◆ **Activity**
Print exactly the first lines of the records. Stop after the line containing "decision making processes, provide", and leave every picture out.

◆ **Material provided**
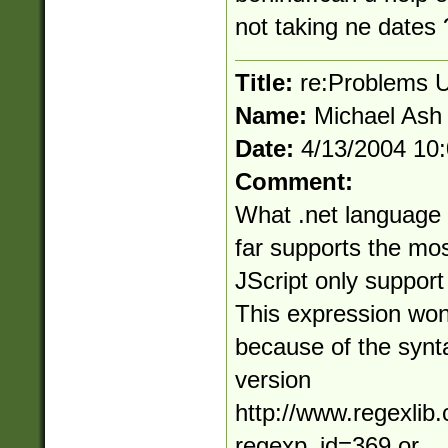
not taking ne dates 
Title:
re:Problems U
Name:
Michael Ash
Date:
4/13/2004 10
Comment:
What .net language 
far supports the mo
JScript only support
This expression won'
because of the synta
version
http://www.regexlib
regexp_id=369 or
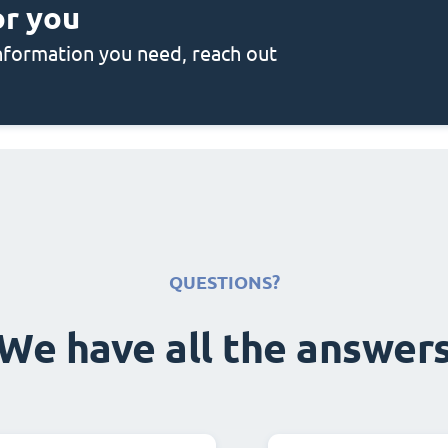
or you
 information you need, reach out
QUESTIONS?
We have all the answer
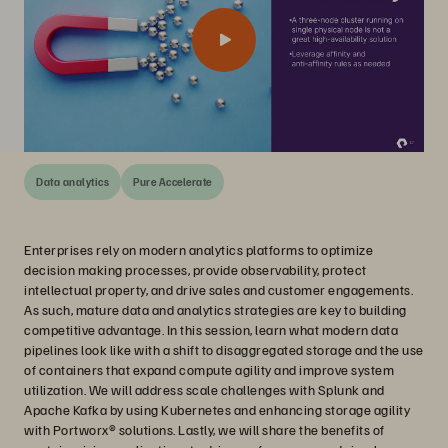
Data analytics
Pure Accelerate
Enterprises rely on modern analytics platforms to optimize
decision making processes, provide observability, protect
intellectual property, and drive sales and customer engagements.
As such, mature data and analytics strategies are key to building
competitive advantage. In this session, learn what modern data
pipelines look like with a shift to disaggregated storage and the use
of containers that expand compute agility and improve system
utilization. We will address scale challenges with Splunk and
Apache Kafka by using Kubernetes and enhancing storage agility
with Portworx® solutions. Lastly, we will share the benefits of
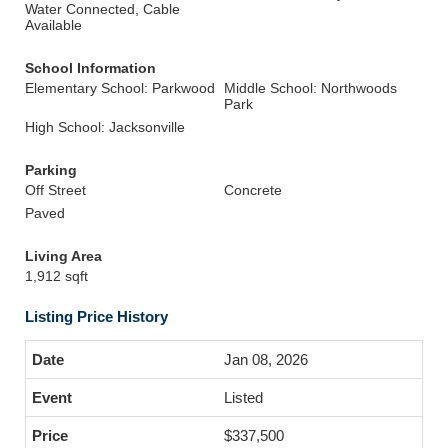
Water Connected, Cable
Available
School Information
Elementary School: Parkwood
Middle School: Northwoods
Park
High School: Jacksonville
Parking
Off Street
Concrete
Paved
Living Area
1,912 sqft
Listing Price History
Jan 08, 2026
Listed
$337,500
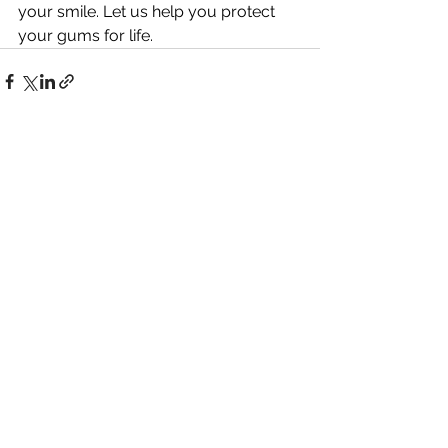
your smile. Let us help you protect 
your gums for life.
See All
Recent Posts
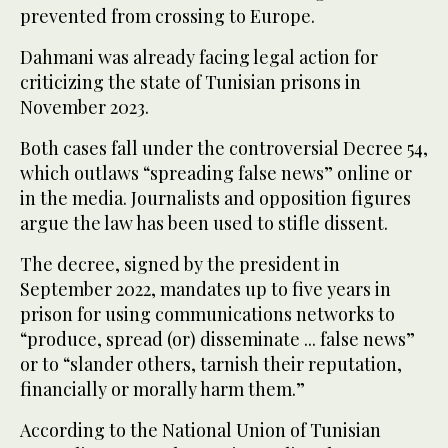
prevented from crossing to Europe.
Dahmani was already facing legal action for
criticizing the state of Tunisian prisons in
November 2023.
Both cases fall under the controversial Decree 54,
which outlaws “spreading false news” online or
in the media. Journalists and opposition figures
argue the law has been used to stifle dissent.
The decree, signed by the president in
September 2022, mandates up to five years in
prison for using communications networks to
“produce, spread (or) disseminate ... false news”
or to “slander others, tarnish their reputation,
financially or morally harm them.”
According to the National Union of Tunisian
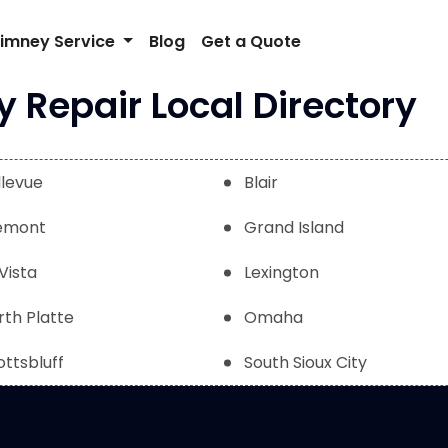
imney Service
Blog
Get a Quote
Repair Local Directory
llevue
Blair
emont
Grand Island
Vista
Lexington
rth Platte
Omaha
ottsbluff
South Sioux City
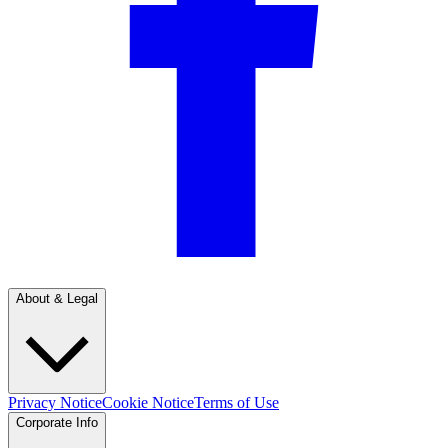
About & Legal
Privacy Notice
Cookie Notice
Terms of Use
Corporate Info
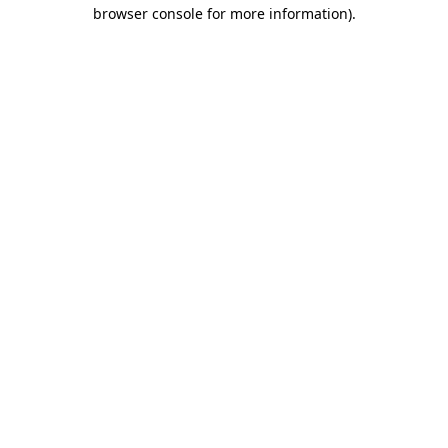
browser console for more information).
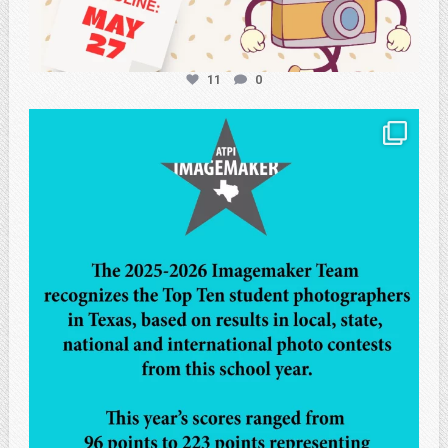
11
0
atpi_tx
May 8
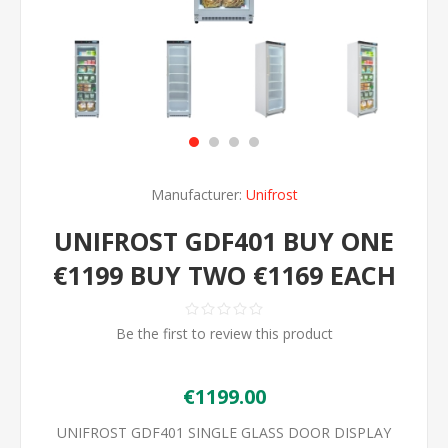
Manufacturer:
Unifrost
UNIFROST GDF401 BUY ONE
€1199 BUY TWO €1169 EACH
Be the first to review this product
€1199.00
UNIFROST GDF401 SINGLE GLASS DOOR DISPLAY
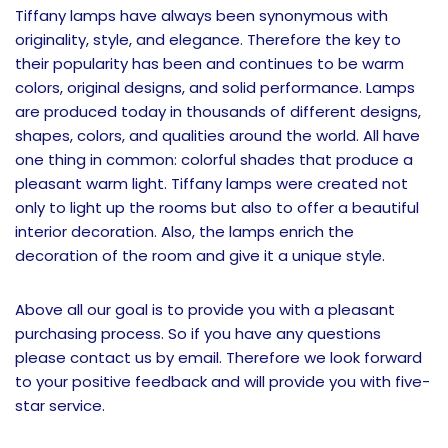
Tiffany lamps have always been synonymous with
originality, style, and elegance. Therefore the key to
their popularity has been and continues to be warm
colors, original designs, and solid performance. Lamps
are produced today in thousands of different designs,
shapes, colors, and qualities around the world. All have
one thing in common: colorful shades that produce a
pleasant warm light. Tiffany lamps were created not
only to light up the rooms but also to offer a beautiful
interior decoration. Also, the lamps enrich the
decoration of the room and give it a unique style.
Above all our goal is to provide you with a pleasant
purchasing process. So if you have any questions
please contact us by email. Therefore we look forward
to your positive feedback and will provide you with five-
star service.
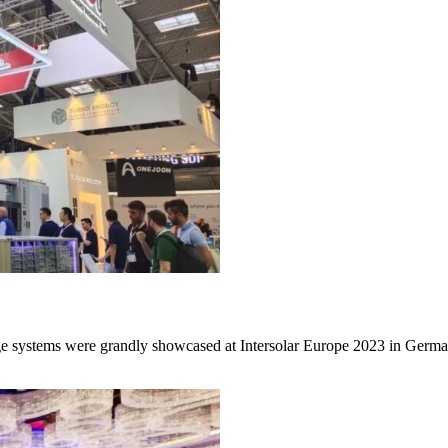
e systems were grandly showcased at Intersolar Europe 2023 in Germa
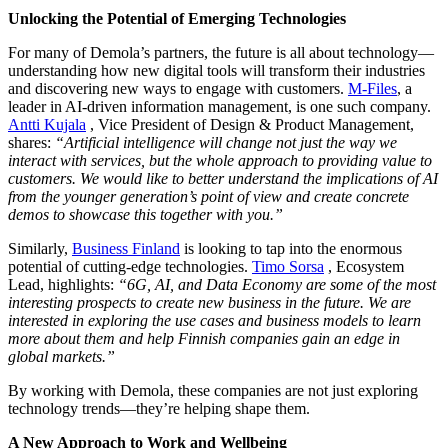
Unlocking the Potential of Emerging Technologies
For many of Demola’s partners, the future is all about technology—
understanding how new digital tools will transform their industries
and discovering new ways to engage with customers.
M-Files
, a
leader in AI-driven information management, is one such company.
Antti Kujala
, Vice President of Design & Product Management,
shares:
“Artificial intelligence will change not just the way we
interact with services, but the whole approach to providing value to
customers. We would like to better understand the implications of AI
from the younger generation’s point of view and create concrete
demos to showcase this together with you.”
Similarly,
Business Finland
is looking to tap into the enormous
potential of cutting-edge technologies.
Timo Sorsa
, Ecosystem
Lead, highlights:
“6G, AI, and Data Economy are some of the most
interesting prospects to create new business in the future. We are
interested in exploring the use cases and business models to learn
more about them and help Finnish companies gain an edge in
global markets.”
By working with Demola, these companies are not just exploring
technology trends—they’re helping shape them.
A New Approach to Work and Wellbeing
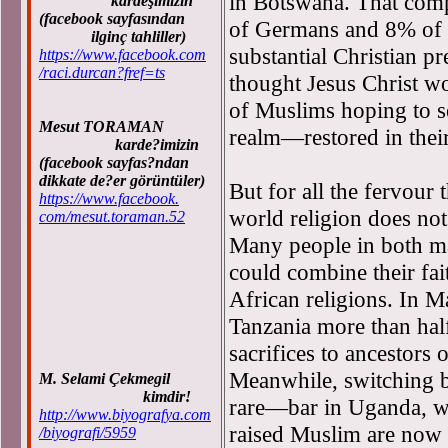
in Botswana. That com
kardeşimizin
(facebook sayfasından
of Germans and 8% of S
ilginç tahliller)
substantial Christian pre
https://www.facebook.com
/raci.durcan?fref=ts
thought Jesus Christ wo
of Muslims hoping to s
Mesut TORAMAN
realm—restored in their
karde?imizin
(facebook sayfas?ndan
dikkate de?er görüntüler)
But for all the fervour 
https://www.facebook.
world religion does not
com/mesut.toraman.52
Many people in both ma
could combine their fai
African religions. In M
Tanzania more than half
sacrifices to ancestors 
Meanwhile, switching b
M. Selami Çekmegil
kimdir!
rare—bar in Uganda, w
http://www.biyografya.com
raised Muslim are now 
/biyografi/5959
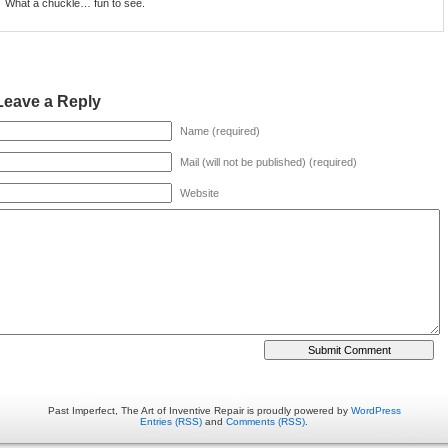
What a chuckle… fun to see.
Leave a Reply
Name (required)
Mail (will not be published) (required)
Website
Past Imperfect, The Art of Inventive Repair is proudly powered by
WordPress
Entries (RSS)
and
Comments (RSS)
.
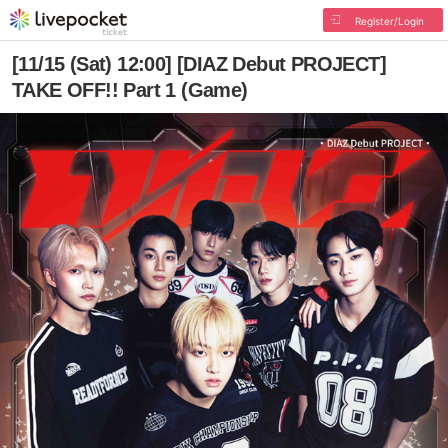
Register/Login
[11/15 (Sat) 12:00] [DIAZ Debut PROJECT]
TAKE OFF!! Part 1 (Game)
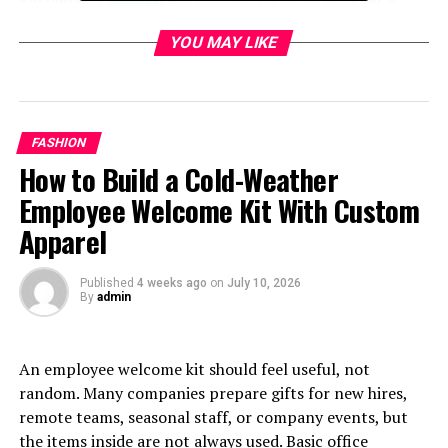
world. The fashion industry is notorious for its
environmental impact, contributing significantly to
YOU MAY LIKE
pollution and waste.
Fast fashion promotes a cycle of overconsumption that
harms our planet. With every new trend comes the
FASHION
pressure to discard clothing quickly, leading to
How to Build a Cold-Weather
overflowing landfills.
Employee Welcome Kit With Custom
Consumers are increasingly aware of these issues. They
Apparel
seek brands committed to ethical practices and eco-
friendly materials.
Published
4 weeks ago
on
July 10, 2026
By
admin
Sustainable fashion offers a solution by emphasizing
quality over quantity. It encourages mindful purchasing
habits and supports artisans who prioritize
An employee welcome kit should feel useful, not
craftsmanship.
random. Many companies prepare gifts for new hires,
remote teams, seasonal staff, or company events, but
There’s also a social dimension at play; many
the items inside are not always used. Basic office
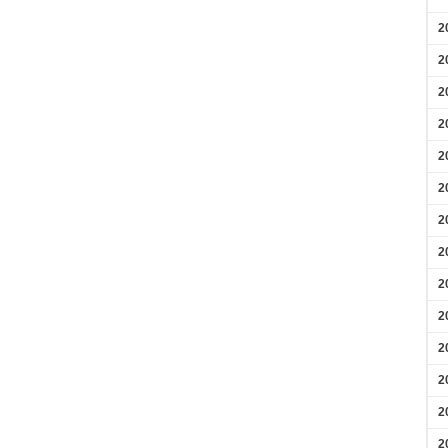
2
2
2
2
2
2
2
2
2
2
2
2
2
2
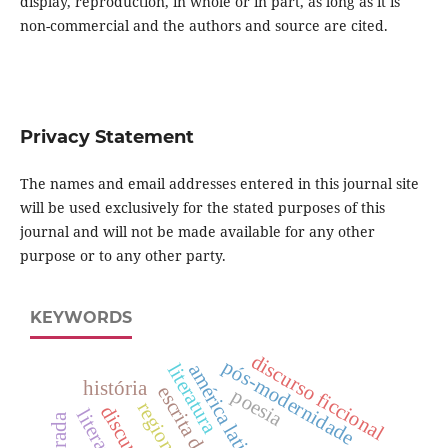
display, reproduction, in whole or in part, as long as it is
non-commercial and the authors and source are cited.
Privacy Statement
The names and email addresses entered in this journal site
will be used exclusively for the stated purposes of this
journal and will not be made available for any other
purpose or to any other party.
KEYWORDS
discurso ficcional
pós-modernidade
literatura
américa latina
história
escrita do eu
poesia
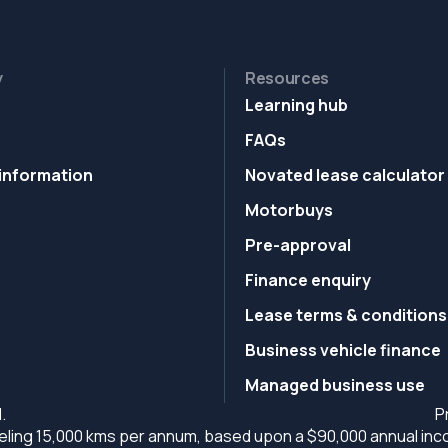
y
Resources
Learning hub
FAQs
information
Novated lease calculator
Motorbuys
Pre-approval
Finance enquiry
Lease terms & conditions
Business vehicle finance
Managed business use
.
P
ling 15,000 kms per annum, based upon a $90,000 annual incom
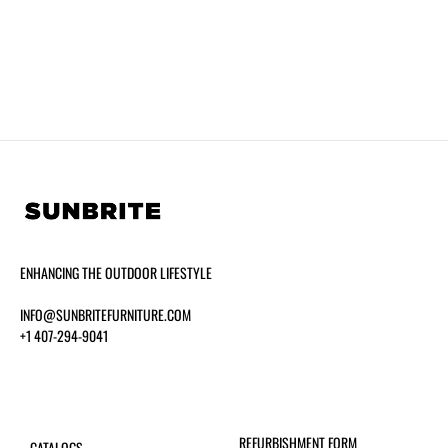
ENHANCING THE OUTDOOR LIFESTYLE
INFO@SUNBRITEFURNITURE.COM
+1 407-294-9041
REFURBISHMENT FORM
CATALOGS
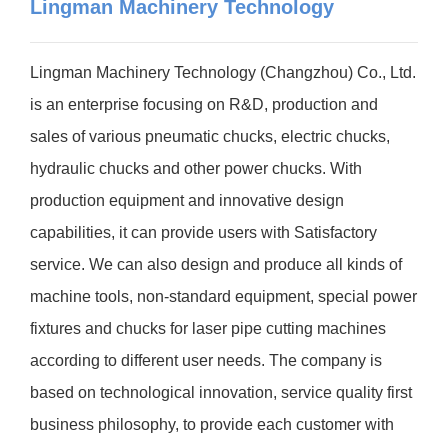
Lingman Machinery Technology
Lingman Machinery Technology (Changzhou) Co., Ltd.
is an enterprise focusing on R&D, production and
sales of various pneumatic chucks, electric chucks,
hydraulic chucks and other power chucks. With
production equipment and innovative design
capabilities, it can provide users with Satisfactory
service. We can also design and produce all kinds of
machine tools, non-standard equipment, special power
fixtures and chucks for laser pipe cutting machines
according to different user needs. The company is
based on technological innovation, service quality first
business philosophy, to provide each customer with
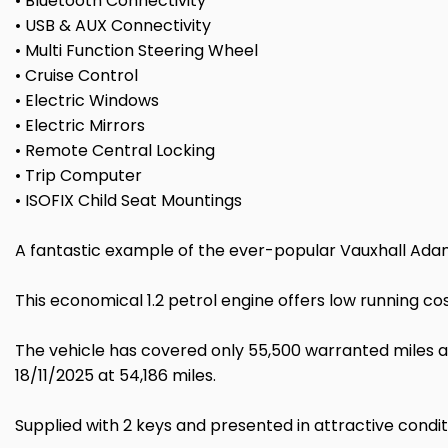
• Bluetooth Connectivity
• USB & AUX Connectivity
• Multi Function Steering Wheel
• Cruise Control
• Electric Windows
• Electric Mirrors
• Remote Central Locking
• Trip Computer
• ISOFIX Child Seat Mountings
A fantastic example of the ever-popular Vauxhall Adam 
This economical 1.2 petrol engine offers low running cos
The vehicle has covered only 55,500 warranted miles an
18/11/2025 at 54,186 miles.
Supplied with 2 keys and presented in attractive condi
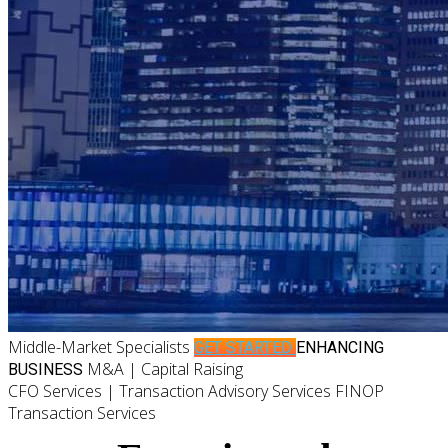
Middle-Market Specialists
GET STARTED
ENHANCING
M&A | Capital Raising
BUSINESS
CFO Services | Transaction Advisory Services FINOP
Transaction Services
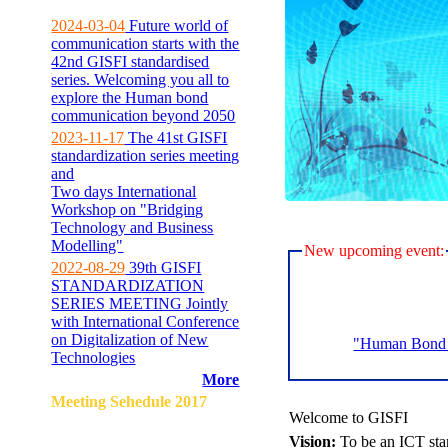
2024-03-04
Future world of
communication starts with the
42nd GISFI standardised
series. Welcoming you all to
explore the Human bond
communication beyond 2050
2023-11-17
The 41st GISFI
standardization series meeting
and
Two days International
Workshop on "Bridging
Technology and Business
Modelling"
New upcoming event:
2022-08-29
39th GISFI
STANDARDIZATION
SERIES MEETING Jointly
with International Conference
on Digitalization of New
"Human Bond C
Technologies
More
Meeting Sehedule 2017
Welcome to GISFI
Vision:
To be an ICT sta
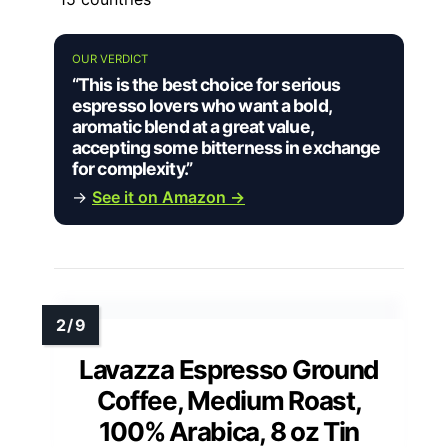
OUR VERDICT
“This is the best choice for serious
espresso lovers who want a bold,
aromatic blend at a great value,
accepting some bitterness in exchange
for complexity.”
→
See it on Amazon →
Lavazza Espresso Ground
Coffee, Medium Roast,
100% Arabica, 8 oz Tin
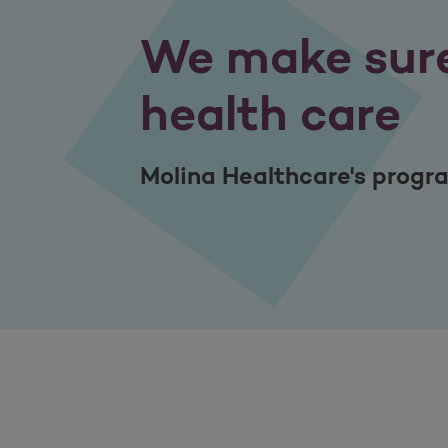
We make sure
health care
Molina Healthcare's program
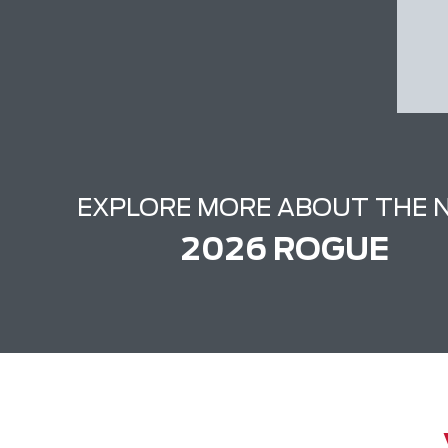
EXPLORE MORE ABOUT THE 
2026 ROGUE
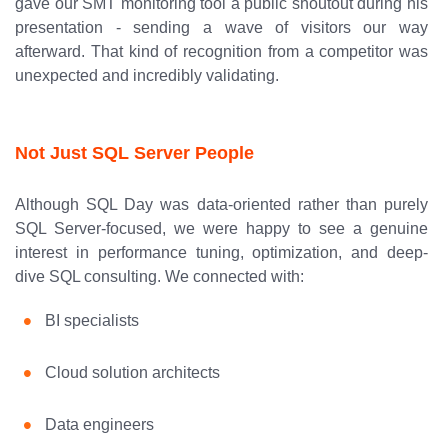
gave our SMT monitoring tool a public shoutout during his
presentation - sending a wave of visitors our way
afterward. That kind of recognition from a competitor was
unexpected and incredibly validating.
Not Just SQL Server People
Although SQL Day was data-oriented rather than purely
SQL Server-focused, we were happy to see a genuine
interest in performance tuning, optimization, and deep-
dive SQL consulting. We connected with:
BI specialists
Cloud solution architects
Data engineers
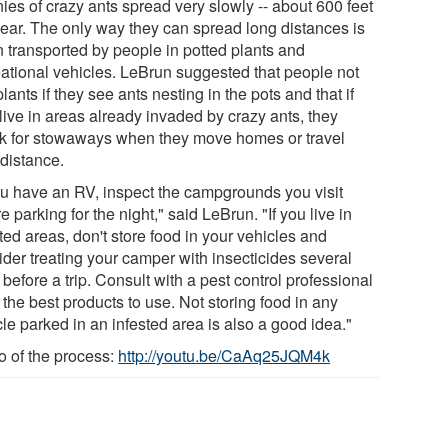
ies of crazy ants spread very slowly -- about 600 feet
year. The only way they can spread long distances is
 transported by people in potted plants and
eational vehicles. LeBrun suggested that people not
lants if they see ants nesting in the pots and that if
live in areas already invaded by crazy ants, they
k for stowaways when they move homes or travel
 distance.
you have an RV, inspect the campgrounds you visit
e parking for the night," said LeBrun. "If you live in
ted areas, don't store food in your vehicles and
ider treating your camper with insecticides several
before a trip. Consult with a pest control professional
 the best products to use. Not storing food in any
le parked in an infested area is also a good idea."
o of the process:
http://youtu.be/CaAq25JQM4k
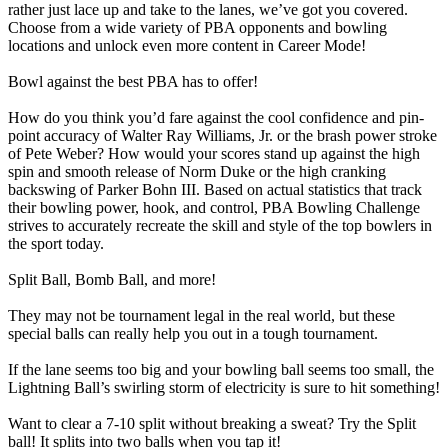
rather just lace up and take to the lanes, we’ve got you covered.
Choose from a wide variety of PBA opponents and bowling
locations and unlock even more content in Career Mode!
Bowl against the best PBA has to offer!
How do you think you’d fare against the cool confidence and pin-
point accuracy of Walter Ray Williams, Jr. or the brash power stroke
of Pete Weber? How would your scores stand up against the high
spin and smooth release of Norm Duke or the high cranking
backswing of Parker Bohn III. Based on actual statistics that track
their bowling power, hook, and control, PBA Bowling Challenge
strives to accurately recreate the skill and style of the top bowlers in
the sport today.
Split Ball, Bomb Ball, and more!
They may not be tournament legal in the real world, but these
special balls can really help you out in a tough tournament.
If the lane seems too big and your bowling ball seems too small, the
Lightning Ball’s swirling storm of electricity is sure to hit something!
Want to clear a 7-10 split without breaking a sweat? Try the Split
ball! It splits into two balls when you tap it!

◆ **Problem solution**
not taking ne dates 
Title:
re:Problems U
Name:
Michael Ash
Date:
4/13/2004 10
Comment:
What .net language 
far supports the mo
JScript only support
This expression won'
because of the synta
version
http://www.regexlib
regexp_id=369 or
or you
 information you need, reach out
QUESTIONS?
We have all the answer
Data analytics
Pure Accelerate
Enterprises rely on modern analytics platforms to optimize
decision making processes, provide observability, protect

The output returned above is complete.